Bung Karno Temukan Makam Imam Bukhari yang Hilang Selama Ratusan Tahun! Ini Kisahnya
![]() |
Bung Karno Temukan Makam Imam Bukhari |
Banyak orang mengenang Presiden Soekarno sebagai orator ulung, pendiri bangsa, sekaligus tokoh kunci dalam sejarah kemerdekaan Indonesia.
Namun, hanya segelintir yang tahu bahwa ia juga berperan dalam mengungkap kembali salah satu situs paling penting dalam sejarah peradaban Islam: makam Imam Bukhari, perawi hadis paling dihormati dalam tradisi Sunni.
Kisah ini tidak hanya memperlihatkan ketajaman diplomasi Bung Karno, tetapi juga mencerminkan keberanian dan kecintaannya terhadap warisan intelektual Islam.

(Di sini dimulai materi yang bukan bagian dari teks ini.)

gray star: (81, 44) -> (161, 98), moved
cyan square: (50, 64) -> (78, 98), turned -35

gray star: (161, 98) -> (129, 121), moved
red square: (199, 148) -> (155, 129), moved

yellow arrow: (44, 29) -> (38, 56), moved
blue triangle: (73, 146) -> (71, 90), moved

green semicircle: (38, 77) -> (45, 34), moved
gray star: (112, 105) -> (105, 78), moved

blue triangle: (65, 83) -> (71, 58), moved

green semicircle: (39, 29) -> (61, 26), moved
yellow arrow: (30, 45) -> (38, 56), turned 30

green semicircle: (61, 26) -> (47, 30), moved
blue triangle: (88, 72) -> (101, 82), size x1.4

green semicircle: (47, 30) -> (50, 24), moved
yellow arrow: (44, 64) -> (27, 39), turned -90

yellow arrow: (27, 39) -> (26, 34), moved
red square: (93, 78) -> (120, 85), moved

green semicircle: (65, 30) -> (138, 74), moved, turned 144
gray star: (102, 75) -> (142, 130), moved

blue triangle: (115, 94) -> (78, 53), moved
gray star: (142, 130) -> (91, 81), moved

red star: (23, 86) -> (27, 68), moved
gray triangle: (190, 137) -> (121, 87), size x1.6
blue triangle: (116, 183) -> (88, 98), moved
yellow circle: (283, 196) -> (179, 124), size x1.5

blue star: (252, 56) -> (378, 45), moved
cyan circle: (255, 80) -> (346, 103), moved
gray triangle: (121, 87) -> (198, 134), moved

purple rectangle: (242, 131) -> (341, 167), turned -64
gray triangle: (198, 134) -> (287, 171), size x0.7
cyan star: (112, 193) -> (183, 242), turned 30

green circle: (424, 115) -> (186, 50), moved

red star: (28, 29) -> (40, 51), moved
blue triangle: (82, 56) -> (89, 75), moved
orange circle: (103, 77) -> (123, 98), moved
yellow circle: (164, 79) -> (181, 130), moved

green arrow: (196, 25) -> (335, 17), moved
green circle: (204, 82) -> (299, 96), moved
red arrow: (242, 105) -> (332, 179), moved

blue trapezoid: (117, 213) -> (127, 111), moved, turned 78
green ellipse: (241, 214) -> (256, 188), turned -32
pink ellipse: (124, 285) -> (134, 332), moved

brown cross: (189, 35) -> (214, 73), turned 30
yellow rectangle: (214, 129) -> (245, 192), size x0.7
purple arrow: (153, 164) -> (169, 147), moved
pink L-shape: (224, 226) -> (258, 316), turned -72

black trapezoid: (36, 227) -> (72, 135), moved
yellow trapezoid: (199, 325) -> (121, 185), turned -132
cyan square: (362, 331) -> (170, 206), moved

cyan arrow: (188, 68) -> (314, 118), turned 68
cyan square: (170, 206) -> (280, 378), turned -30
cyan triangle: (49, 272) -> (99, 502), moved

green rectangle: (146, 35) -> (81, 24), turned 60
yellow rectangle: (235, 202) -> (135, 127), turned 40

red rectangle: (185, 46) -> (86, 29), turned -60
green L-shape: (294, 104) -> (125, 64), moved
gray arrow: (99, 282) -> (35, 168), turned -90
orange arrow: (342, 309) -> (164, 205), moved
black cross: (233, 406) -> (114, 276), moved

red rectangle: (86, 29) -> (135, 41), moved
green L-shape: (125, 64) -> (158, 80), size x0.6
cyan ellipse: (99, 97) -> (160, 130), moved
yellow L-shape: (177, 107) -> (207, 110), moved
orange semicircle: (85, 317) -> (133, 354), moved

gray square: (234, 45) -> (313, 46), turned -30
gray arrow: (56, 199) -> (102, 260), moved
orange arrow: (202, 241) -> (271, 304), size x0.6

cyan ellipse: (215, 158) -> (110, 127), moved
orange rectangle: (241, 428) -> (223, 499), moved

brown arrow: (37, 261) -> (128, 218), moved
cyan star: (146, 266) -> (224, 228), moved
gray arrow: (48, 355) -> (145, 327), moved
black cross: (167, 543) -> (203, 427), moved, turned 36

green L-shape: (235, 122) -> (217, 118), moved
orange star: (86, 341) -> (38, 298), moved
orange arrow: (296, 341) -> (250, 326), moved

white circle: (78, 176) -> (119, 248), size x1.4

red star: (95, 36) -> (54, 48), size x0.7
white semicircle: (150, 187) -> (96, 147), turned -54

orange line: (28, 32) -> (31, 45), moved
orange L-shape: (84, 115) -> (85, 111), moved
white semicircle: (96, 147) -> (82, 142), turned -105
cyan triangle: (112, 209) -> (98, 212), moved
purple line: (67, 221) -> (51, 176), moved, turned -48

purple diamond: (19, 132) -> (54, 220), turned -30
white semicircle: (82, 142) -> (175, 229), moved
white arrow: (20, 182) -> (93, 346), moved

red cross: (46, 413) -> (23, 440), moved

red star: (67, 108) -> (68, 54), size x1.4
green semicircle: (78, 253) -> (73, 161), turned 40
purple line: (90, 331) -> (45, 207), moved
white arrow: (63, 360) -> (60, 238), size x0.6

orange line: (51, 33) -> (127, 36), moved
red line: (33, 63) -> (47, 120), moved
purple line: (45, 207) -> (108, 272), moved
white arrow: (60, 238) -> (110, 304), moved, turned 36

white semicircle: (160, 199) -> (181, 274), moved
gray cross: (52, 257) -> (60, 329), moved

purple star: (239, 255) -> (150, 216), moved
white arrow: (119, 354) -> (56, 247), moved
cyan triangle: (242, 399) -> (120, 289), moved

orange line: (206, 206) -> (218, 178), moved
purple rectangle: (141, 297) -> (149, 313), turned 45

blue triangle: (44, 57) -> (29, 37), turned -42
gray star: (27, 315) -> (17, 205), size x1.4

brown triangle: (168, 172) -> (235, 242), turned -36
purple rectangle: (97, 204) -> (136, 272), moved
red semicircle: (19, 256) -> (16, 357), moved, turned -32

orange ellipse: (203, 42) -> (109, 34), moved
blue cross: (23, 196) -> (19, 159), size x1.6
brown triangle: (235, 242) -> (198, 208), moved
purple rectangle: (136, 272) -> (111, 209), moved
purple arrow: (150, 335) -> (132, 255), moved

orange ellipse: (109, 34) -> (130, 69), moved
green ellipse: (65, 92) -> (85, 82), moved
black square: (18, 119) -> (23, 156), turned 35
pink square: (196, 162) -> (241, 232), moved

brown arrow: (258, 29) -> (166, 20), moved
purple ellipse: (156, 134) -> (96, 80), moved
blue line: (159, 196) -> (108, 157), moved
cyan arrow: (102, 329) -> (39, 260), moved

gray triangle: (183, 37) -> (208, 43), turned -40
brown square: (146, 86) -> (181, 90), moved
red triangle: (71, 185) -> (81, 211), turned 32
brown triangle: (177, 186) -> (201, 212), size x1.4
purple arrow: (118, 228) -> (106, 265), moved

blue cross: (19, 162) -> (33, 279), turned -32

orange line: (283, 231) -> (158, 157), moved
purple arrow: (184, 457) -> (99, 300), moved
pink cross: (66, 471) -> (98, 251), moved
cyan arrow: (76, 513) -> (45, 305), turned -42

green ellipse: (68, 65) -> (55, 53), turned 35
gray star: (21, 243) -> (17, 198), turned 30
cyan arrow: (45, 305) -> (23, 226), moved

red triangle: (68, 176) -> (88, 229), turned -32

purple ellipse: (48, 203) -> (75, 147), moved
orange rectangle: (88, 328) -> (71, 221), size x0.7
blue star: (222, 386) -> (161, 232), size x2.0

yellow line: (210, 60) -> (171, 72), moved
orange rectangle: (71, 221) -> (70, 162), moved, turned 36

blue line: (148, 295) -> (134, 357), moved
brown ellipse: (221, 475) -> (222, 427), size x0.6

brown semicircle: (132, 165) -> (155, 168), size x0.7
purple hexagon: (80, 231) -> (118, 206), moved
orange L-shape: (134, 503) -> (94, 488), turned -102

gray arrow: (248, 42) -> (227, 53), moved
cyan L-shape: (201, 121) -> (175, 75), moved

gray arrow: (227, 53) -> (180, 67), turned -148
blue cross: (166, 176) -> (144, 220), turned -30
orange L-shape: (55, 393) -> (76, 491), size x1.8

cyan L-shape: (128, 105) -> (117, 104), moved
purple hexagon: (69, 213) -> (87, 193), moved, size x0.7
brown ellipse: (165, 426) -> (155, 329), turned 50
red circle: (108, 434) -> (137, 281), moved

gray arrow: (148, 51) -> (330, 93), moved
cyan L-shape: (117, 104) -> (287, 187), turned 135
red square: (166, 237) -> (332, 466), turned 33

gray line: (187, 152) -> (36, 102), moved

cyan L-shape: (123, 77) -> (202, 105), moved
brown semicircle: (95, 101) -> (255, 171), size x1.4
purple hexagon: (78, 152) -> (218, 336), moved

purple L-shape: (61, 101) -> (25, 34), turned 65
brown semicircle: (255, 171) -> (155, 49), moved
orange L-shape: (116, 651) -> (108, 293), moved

Di tengah ketegangan Perang Dingin dan hegemoni blok-blok kekuatan dunia, Soekarno melangkah lebih jauh: ia tidak hanya bicara soal ekonomi, militer, atau ideologi, melainkan juga soal spiritualitas dan kehormatan sejarah Islam.
Konteks Sejarah: Kunjungan Bersejarah ke Uni Soviet
Tahun 1955 adalah titik balik penting dalam politik luar negeri Indonesia. Lewat Konferensi Asia-Afrika di Bandung, Soekarno menunjukkan bahwa Indonesia ingin menjadi kekuatan yang netral dan independen.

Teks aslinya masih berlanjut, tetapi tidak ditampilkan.